MapR sandbox container is already running.
1. Kill the earlier run and start a fresh instance
2. Reconfigure the client and the running container for any network changes
Please enter choice 1 or 2 :

You could try option 2 and see if it heals your existing sandbox.  If that doesn't work, you can use option 1 to clean it and start a new one.

Regards,

Dave



I work at HPE
HPE Support Center offers support for your HPE services and products when and how you need it.

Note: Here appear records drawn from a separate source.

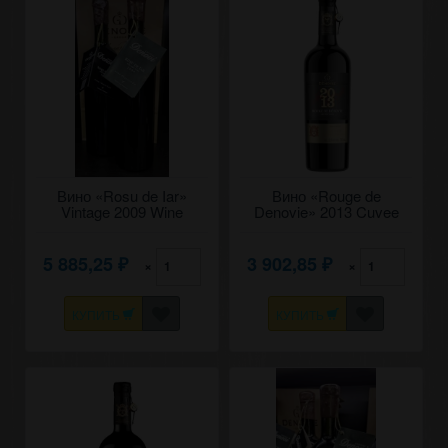
Вино «Rosu de Iar»
Вино «Rouge de
Vintage 2009 Wine
Denovie» 2013 Cuvee
Collection, Chateau
Grand Vintage. 0,75
Denovi. 0,75
5 885,25
3 902,85
×
×
₽
₽
КУПИТЬ
КУПИТЬ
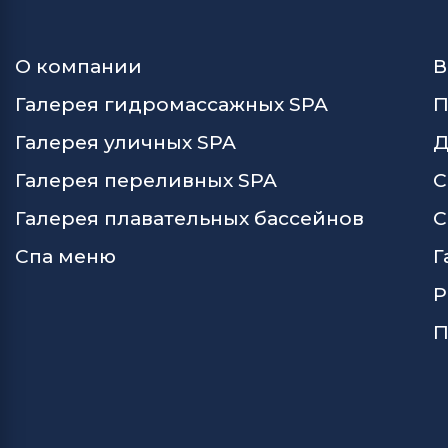
О компании
В
Галерея гидромассажных SPA
П
Галерея уличных SPA
Д
Галерея переливных SPA
С
Галерея плавательных бассейнов
С
Спа меню
Г
Р
П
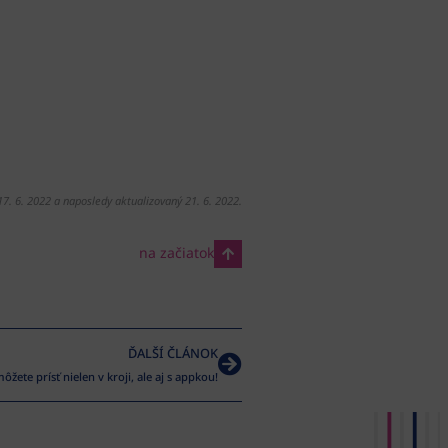
17. 6. 2022 a naposledy aktualizovaný 21. 6. 2022.
na začiatok
ĎALŠÍ ČLÁNOK
ôžete prísť nielen v kroji, ale aj s appkou!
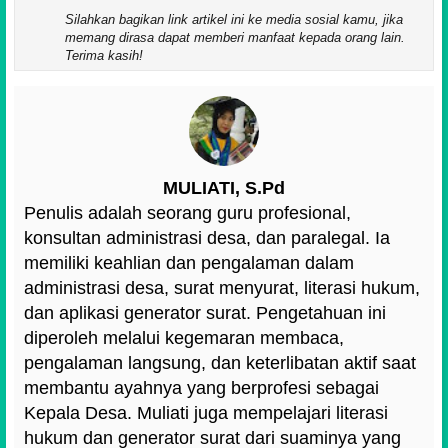
Silahkan bagikan link artikel ini ke media sosial kamu, jika
memang dirasa dapat memberi manfaat kepada orang lain.
Terima kasih!
MULIATI, S.Pd
Penulis adalah seorang guru profesional,
konsultan administrasi desa, dan paralegal. Ia
memiliki keahlian dan pengalaman dalam
administrasi desa, surat menyurat, literasi hukum,
dan aplikasi generator surat. Pengetahuan ini
diperoleh melalui kegemaran membaca,
pengalaman langsung, dan keterlibatan aktif saat
membantu ayahnya yang berprofesi sebagai
Kepala Desa. Muliati juga mempelajari literasi
hukum dan generator surat dari suaminya yang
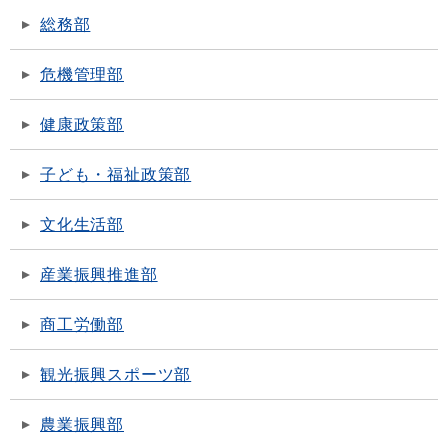
総務部
危機管理部
健康政策部
子ども・福祉政策部
文化生活部
産業振興推進部
商工労働部
観光振興スポーツ部
農業振興部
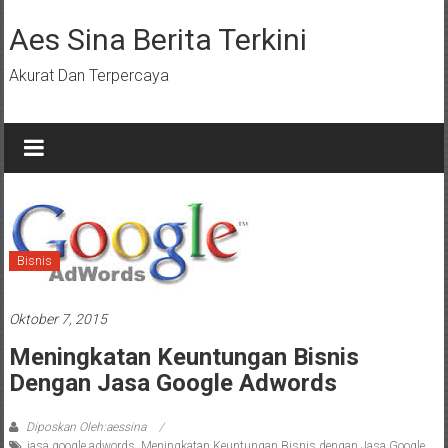
Lompat
ke
Aes Sina Berita Terkini
konten
Akurat Dan Terpercaya
Bisnis
Oktober 7, 2015
Meningkatan Keuntungan Bisnis
Dengan Jasa Google Adwords
Diposkan Oleh:aessina
jasa google adwords
,
Meningkatan Keuntungan Bisnis dengan Jasa Google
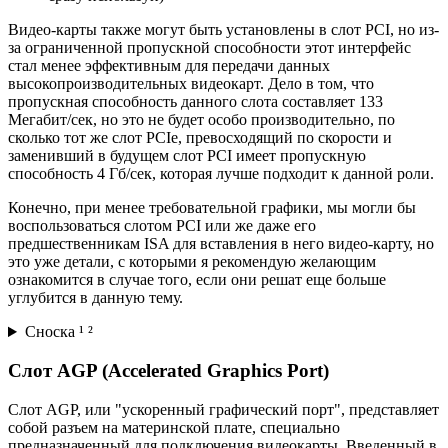
Видео-карты также могут быть установлены в слот PCI, но из-
за ограниченной пропускной способности этот интерфейс
стал менее эффективным для передачи данных
высокопроизводительных видеокарт. Дело в том, что
пропускная способность данного слота составляет 133
Мегабит/сек, но это не будет особо производительно, по
сколько тот же слот PCIe, превосходящий по скорости и
заменивший в будущем слот PCI имеет пропускную
способность 4 Гб/сек, которая лучше подходит к данной роли.
Конечно, при менее требовательной графики, мы могли бы
воспользоваться слотом PCI или же даже его
предшественникам ISA для вставления в него видео-карту, но
это уже детали, с которыми я рекомендую желающим
ознакомится в случае того, если они решат еще больше
углубится в данную тему.
Сноска ¹ ²
Слот AGP (Accelerated Graphics Port)
Слот AGP, или "ускоренный графический порт", представляет
собой разъем на материнской плате, специально
предназначенный для подключения видеокарты. Введенный в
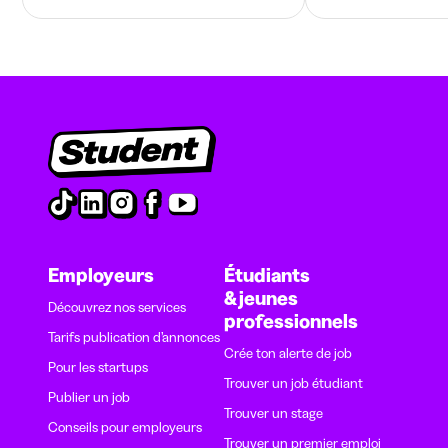
Employeurs
Étudiants
& jeunes
Découvrez nos services
professionnels
Tarifs publication d’annonces
Crée ton alerte de job
Pour les startups
Trouver un job étudiant
Publier un job
Trouver un stage
Conseils pour employeurs
Trouver un premier emploi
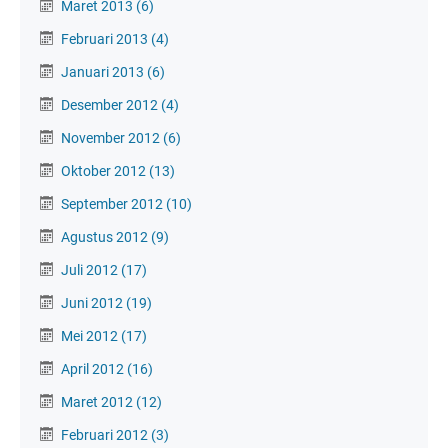
Maret 2013
(6)
Februari 2013
(4)
Januari 2013
(6)
Desember 2012
(4)
November 2012
(6)
Oktober 2012
(13)
September 2012
(10)
Agustus 2012
(9)
Juli 2012
(17)
Juni 2012
(19)
Mei 2012
(17)
April 2012
(16)
Maret 2012
(12)
Februari 2012
(3)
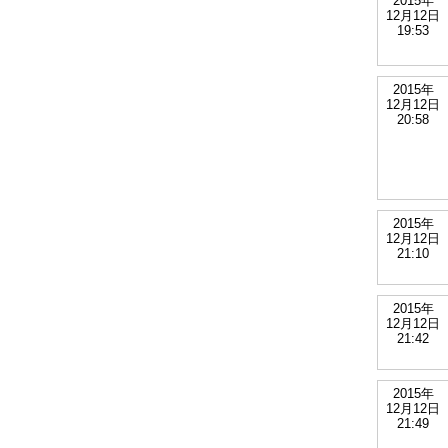
2015年
12月12日
19:53
2015年
12月12日
20:58
2015年
12月12日
21:10
2015年
12月12日
21:42
2015年
12月12日
21:49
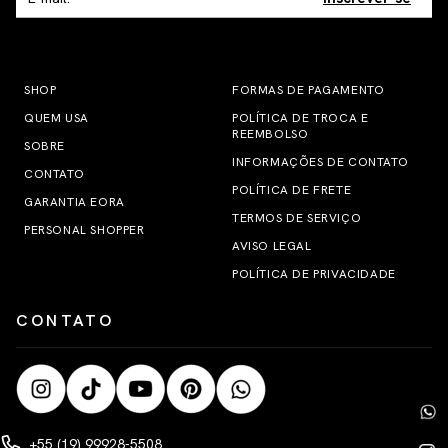
SHOP
FORMAS DE PAGAMENTO
QUEM USA
POLÍTICA DE TROCA E
REEMBOLSO
SOBRE
INFORMAÇÕES DE CONTATO
CONTATO
POLÍTICA DE FRETE
GARANTIA EORA
TERMOS DE SERVIÇO
PERSONAL SHOPPER
AVISO LEGAL
POLÍTICA DE PRIVACIDADE
CONTATO
+55 (19) 99928-5508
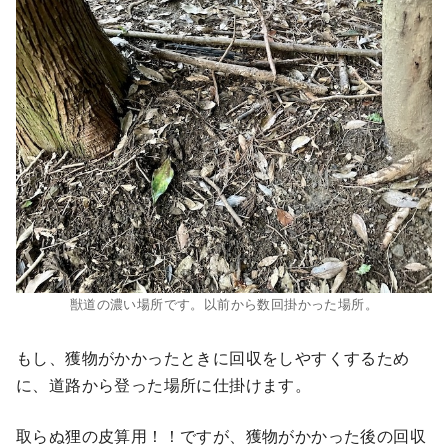
獣道の濃い場所です。以前から数回掛かった場所。
もし、獲物がかかったときに回収をしやすくするため
に、道路から登った場所に仕掛けます。
取らぬ狸の皮算用！！ですが、獲物がかかった後の回収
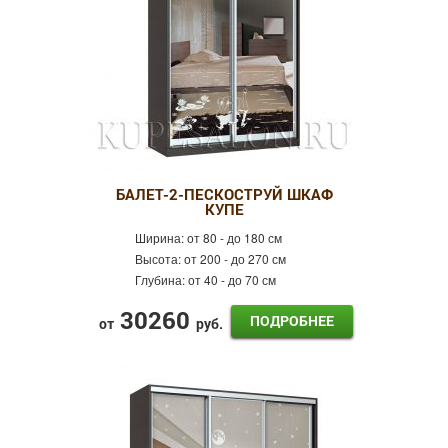
БАЛЕТ-2-ПЕСКОСТРУЙ ШКАФ
КУПЕ
Ширина:
от 80 - до 180 см
Высота:
от 200 - до 270 см
Глубина:
от 40 - до 70 см
30260
ПОДРОБНЕЕ
от
руб.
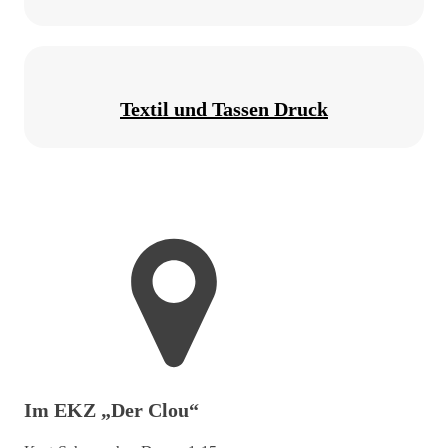
Textil und Tassen Druck
Im EKZ „Der Clou“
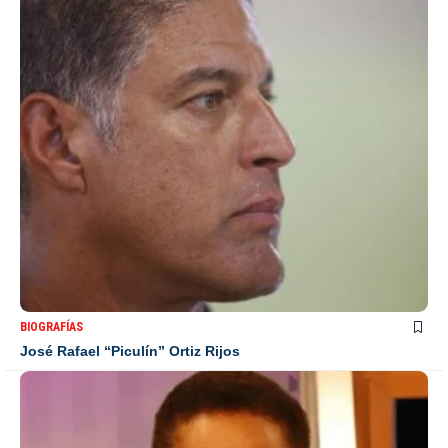
BIOGRAFÍAS
José Rafael “Piculín” Ortiz Rijos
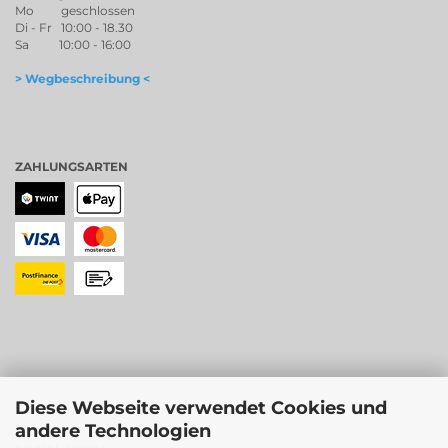
Mo geschlossen
Di - Fr 10:00 - 18.30
Sa 10:00 - 16:00
> Wegbeschreibung <
ZAHLUNGSARTEN
Diese Webseite verwendet Cookies und
andere Technologien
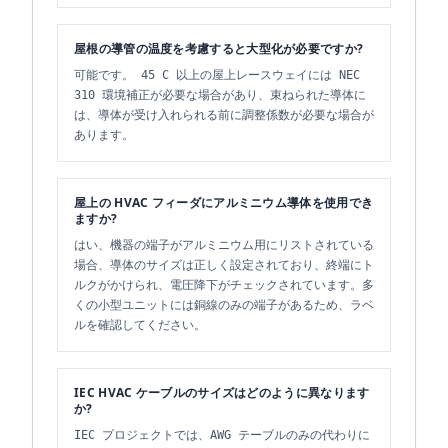
屋根の導管の温度を考慮すると大型化が必要ですか?
可能です。 45 C 以上の屋上レースウェイには NEC
310 環境補正が必要な場合があり、束ねられた導体に
は、導体が受け入れられる前に調整係数が必要な場合が
あります。
屋上の HVAC フィーダにアルミニウム導体を使用でき
ますか?
はい、機器の端子がアルミニウム用にリストされている
場合、導体のサイズは正しく設定されており、終端にト
ルクがかけられ、電圧降下がチェックされています。多
くの小型ユニットには銅線のみの端子があるため、ラベ
ルを確認してください。
IEC HVAC ケーブルのサイズはどのように異なります
か?
IEC プロジェクトでは、AWG テーブルのみの代わりに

Get started with HPE Support Center today.
[Any personal opinions expressed are mine, and not official statements on behalf of Hewlett Packard Enterprise]
Accept or Kudo
rbukarev
Advisor

Re: MapR 7.0 sandbox doesn't work next day after successful installation

Thank you @Dave Olker , yeah if it's a known issue I'm not sure there's much sense to pursue it.

Interestinly, when I just stop and start the container, it resumes fine. It's when the whole VM is reboted the container crashes. That might be due to VM changing its external IP address, but why would it matter, as I use eth0 NIC during installation?

Using the option 2 wouldn't work for me, as I reconfigure the cluster to make it secure after installation (yeah I know later versions of MapR sandbox are secured, but I have to use specifically v.7.0).

Anyway, as there's not much to do here, let's close this. Thank you for your help!